I coded the sigmoid model in Stan as follows (good fit, no divergent transitions):

```
data {
int<lower=1> N; // number of rows
vector<lower=0>[N] y; // outcome
vector<lower=0>[N] t; // time in days
}
parameters {
real<lower=0> alpha;
real<lower=0> beta;
real<lower=0> M;
real<lower=0> sigma;
}
model {
vector[N] mu;
mu = M ./ (1 + exp(-beta * (t - alpha)));
alpha ~ normal(100, 100); // number of days at which expected # of counts is halfway the maximum
beta ~ normal(0.5, 5); // growth parameter
M ~ normal(1000, 10000); // maximal number of cases
y ~ normal(mu, sigma);
}
```

However, a multilevel model seems appropriate because so many countries have so few cases at this point (thankfully).
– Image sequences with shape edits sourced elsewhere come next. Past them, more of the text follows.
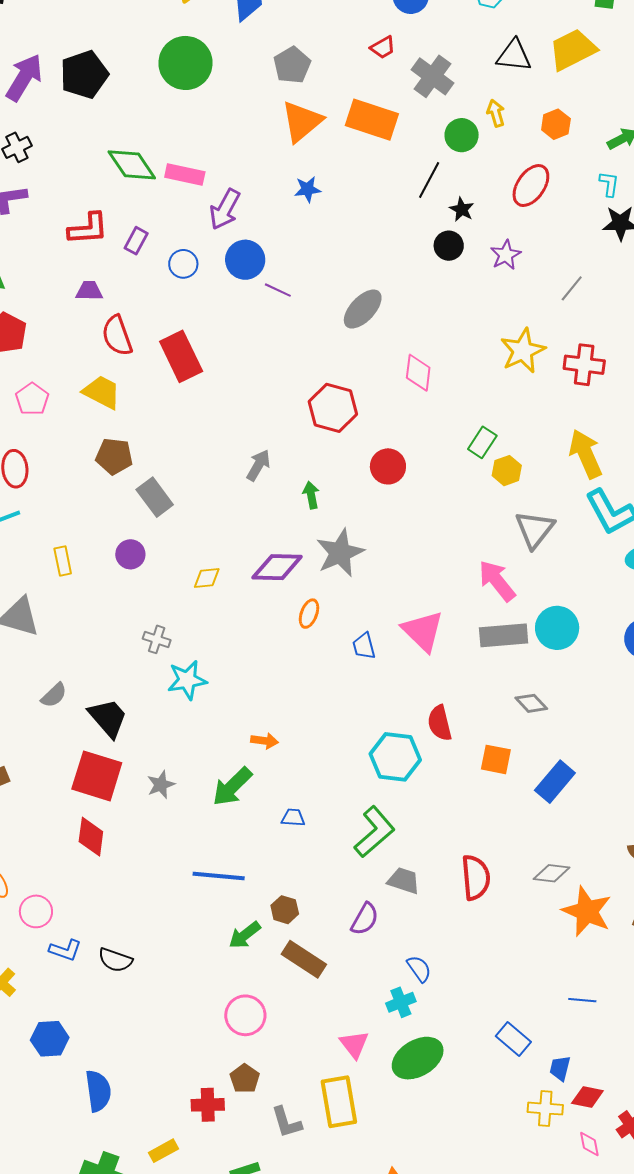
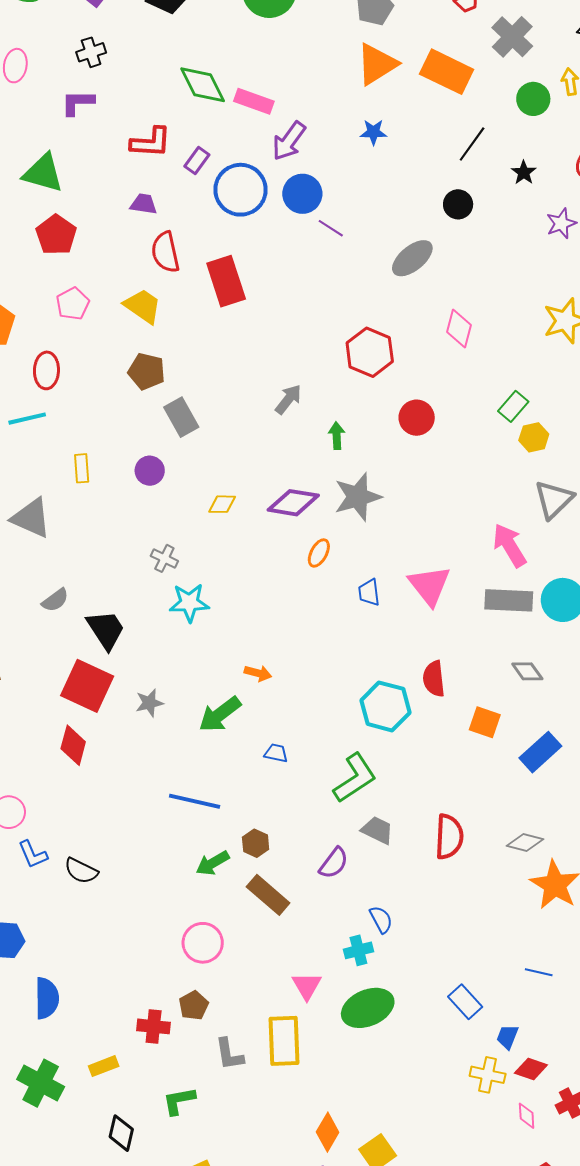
black line: (429, 180) -> (472, 144), moved
black circle: (449, 246) -> (458, 204), moved
blue circle: (183, 264) -> (241, 190), size x1.8
blue L-shape: (65, 950) -> (33, 854), turned 40

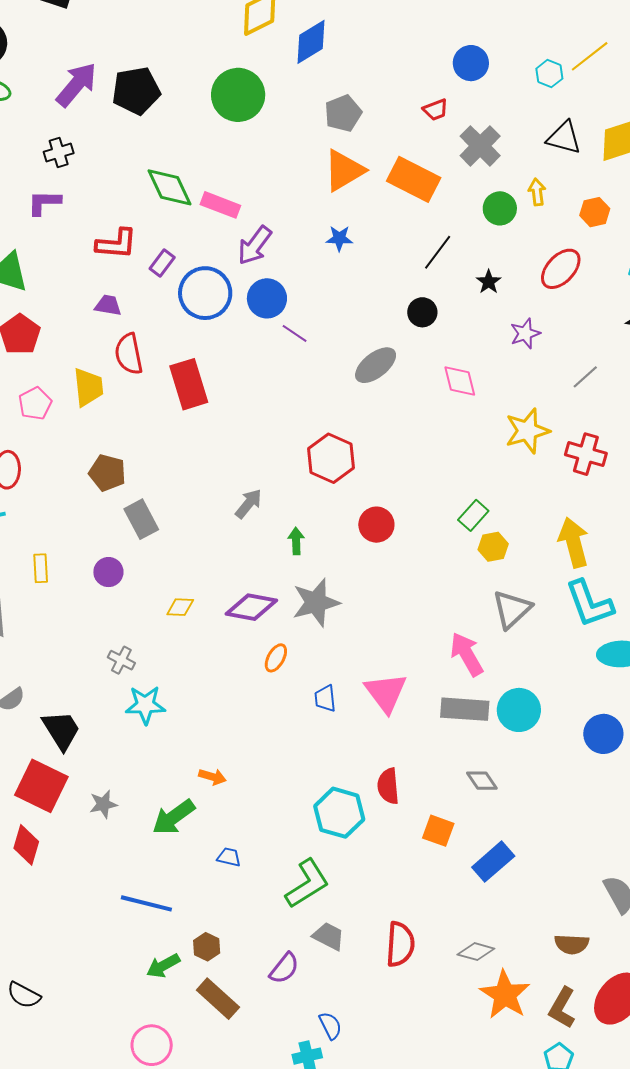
yellow trapezoid: (143, 306) -> (88, 387), moved, turned 48
pink diamond: (459, 329) -> (460, 381), moved, turned -30
black semicircle: (81, 871) -> (24, 995), moved

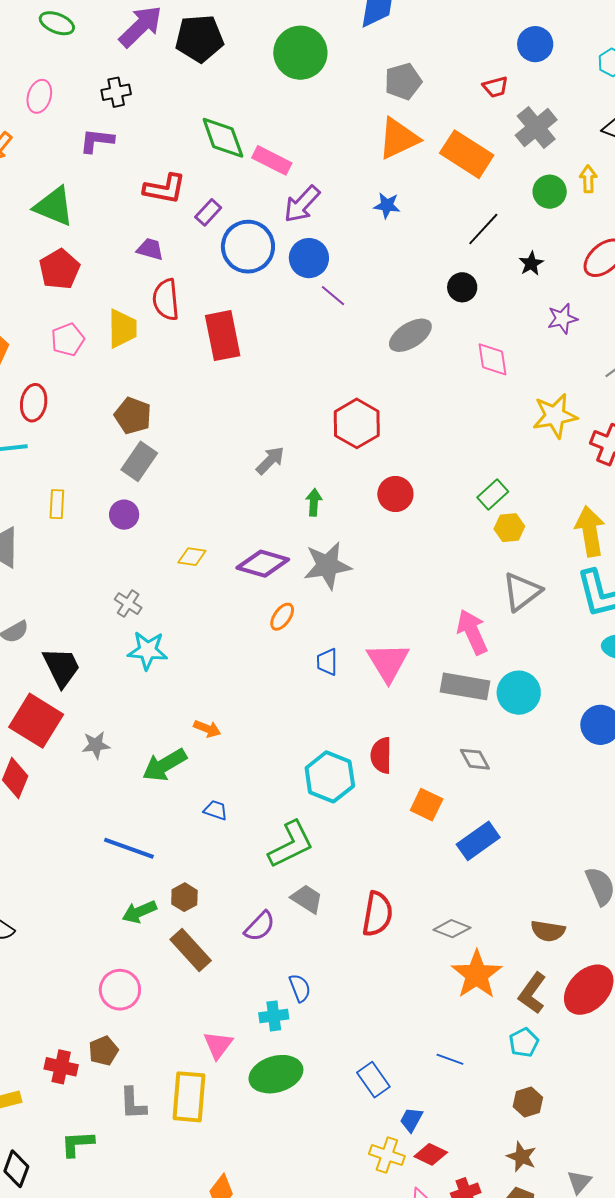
gray rectangle: (141, 519) -> (139, 461), moved, turned 57

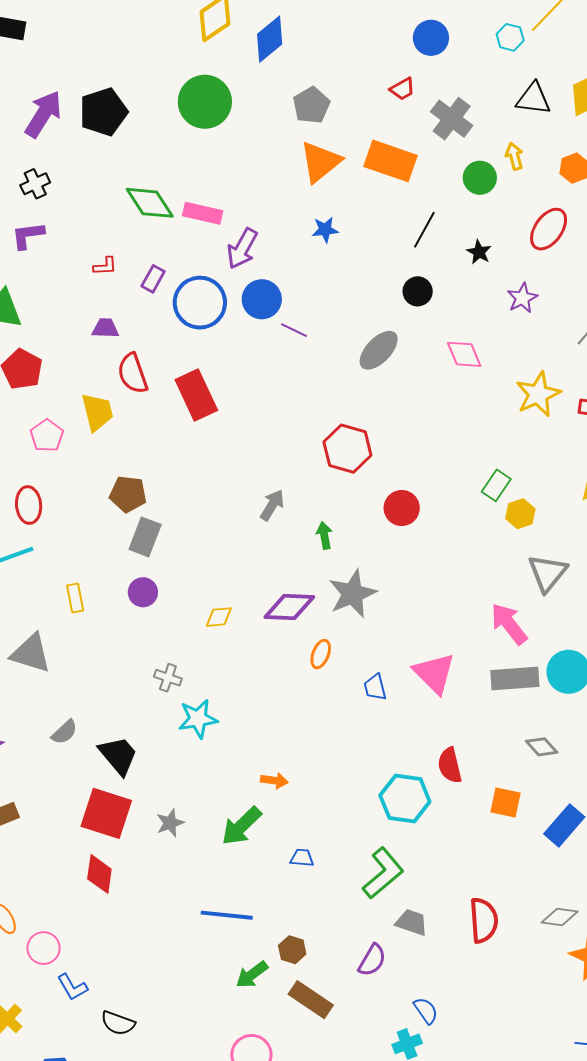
red L-shape: (165, 189) -> (105, 266), size x0.6

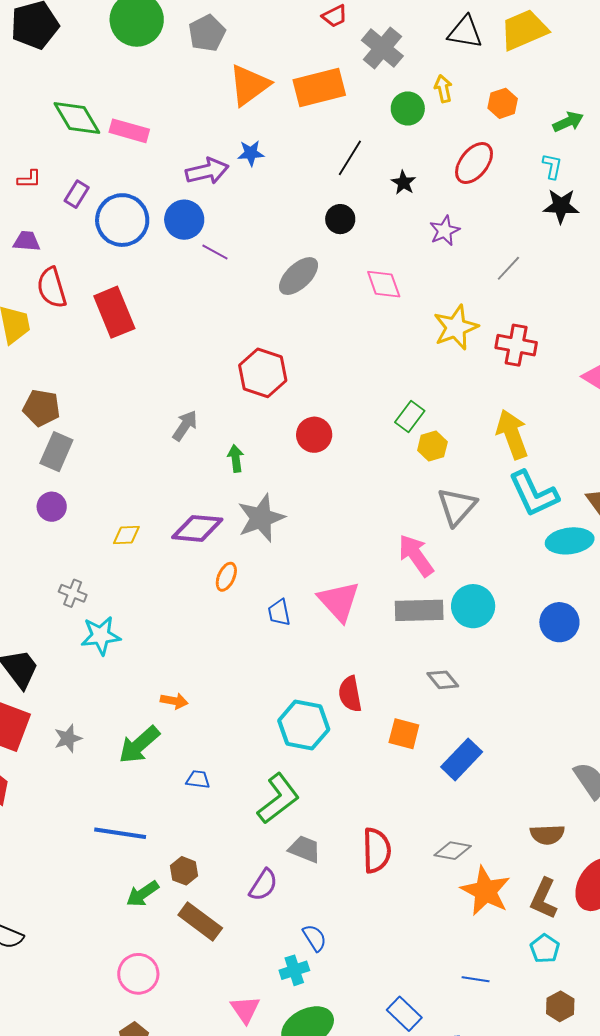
gray pentagon: (311, 105) -> (207, 33), moved
orange rectangle: (390, 161) -> (319, 88), turned -36
purple arrow: (242, 249) -> (207, 171), moved, turned -135

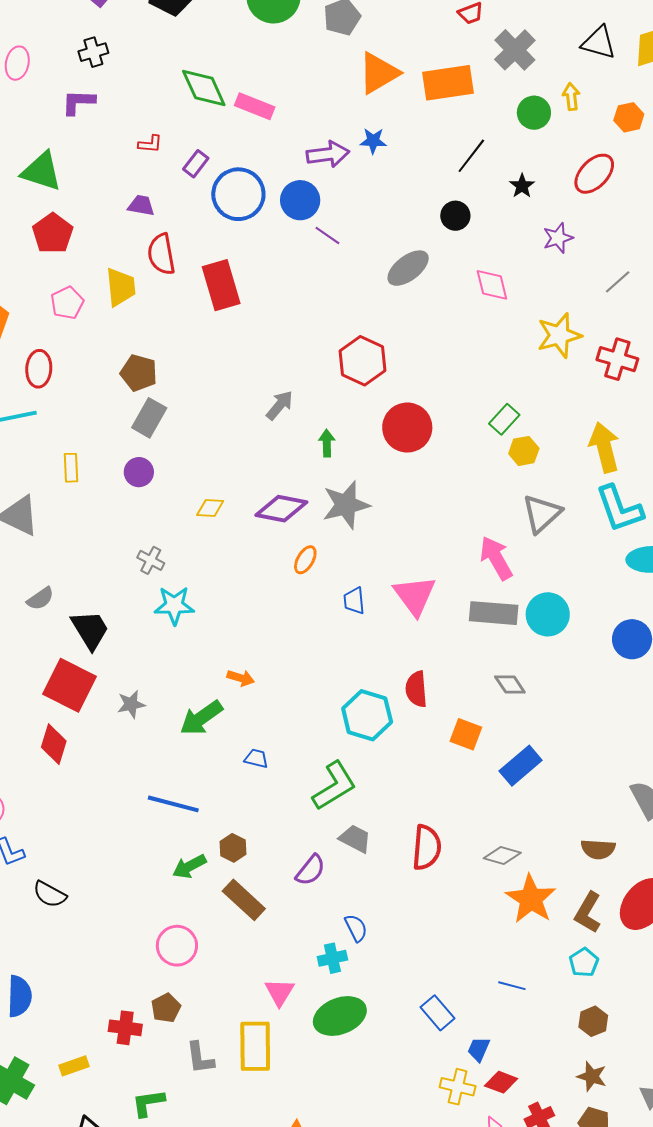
red circle: (314, 435) -> (407, 428), size x1.4

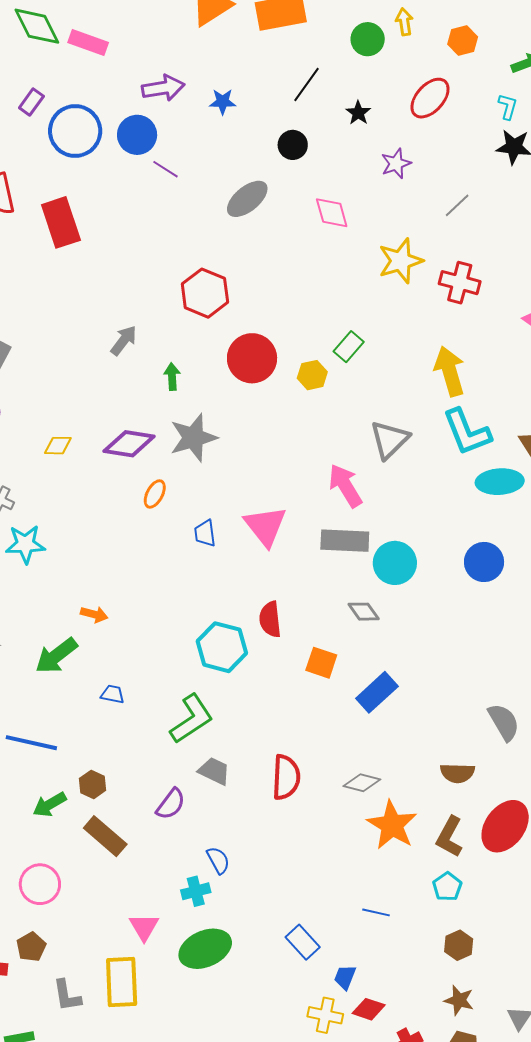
blue star: (373, 141) -> (223, 102), moved
yellow hexagon: (524, 451) -> (312, 375), moved
cyan circle: (548, 614) -> (395, 563), moved

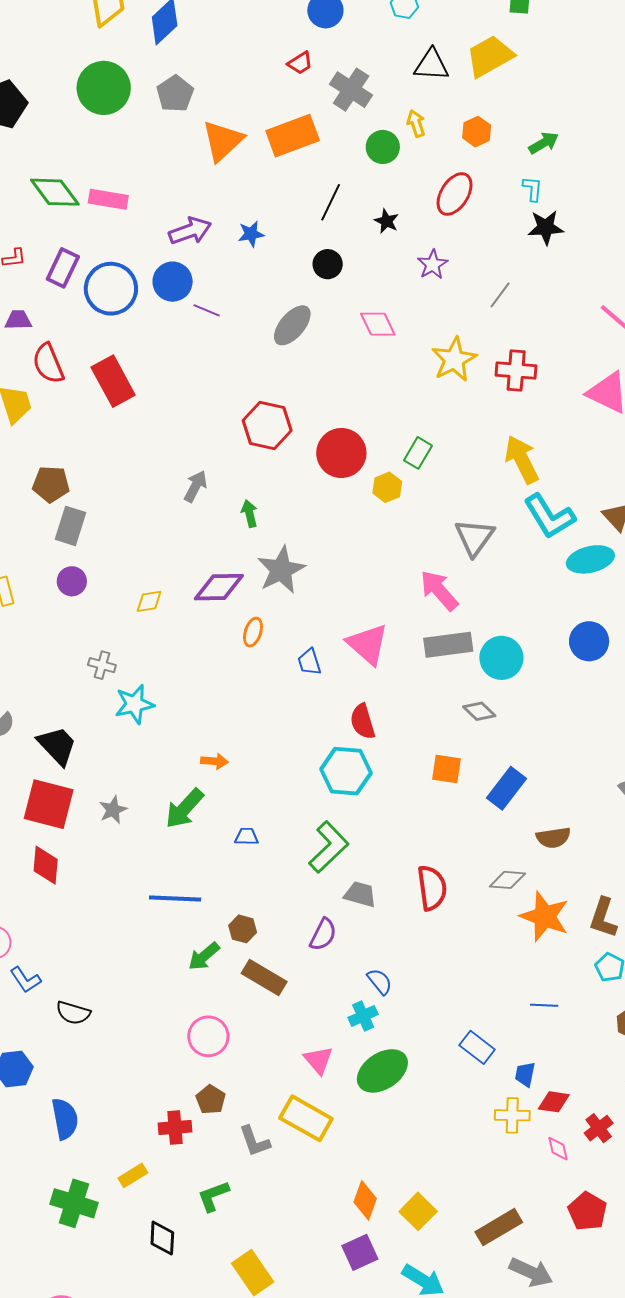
purple rectangle: (31, 102) -> (63, 268), size x1.4
red circle: (252, 358) -> (341, 453), moved
red semicircle: (270, 619) -> (363, 722), moved
brown semicircle: (457, 773) -> (553, 838), moved
yellow rectangle: (122, 982) -> (306, 1118), turned -48

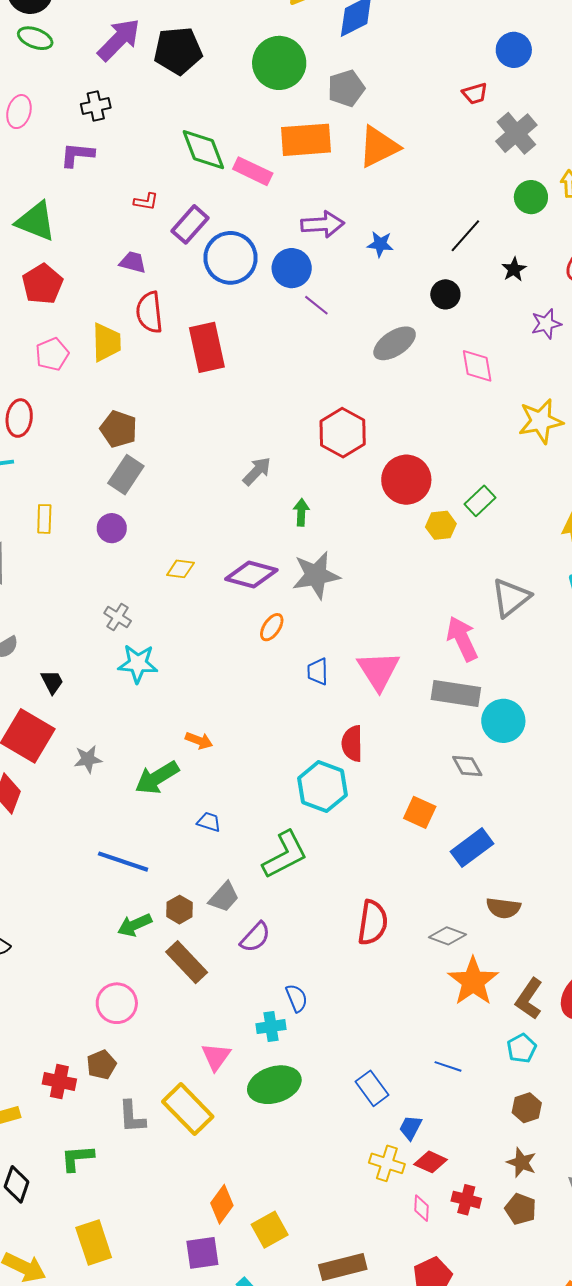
orange rectangle: (293, 136) -> (306, 140), moved
black trapezoid: (57, 746) -> (52, 682), size x0.6
gray trapezoid: (360, 894) -> (224, 897), moved, turned 100
red cross: (599, 1128) -> (466, 1200), turned 36

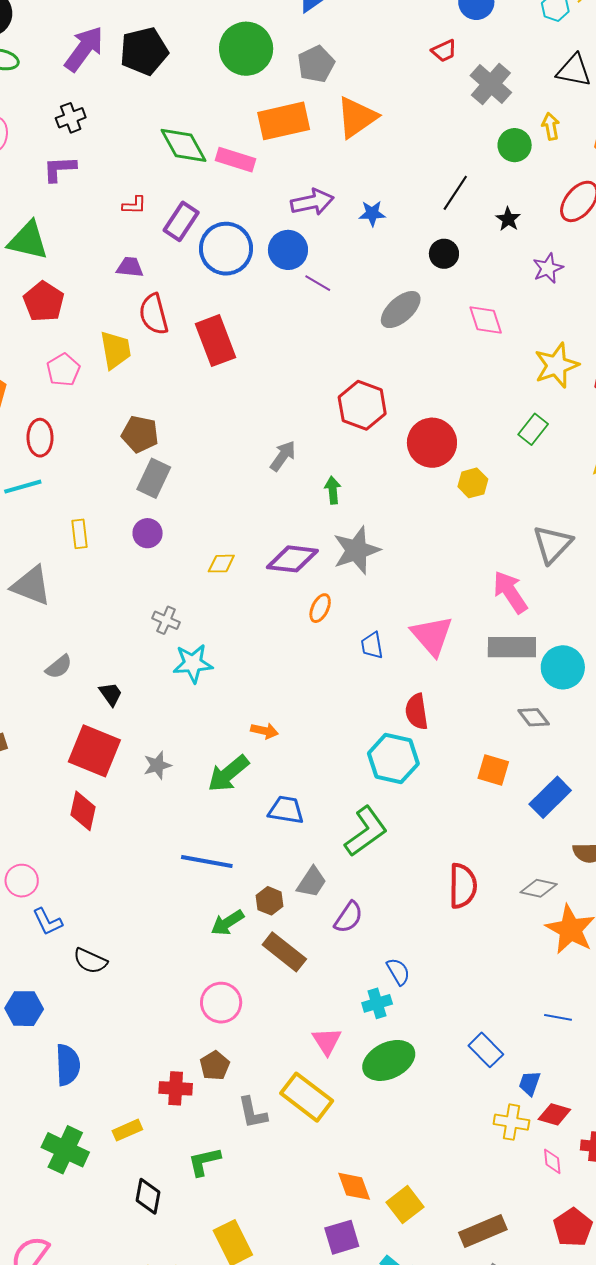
green rectangle: (480, 501) -> (533, 429), moved
blue trapezoid: (209, 822) -> (286, 810), size x1.5
orange diamond: (222, 1204) -> (354, 1186), turned -48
To that end, I tried rewriting this as a multilevel model as follows:

```
data {
int<lower=1> N; // number of rows
int<lower=1> J; // number of locations
int<lower=1,upper=J> location[N]; // the locations themselves
vector<lower=0>[N] y; // outcome
vector<lower=0>[N] t; // time in days
}
parameters {
vector<lower=0>[J] alpha;
vector<lower=0>[J] beta;
vector<lower=0>[J] M;
real<lower=0> M_mu; // average maximal number of cases
real<lower=0> M_sigma;
real<lower=0> alpha_mu; // average number of days at which expected # of counts is halfway the maximum
real<lower=0> alpha_sigma;
real<lower=0> beta_mu; // average growth parameter value
real<lower=0> beta_sigma;
real<lower=0> sigma;
}
model {
vector[N] mu;
for ( i in 1:N ) {
mu = M[location[i]] ./ (1 + exp(-beta[location[i]] * (t - alpha[location[i]])));
}
M ~ normal(M_mu, M_sigma);
alpha ~ normal(alpha_mu, alpha_sigma); // number of days at which expected # of counts is halfway the maximum
beta ~ normal(beta_mu, beta_sigma); // growth parameter
// hyperparameters
M_mu ~ normal(1000, 10000);
alpha_mu ~ normal(100, 100);
beta_mu ~ normal(0.5, 5);
y ~ normal(mu, sigma);
}
```

However, this model crashes during sampling as it uses up >16GB of ram. That surprises me since there are only 17k rows in this dataset. Any ideas for troubleshooting this?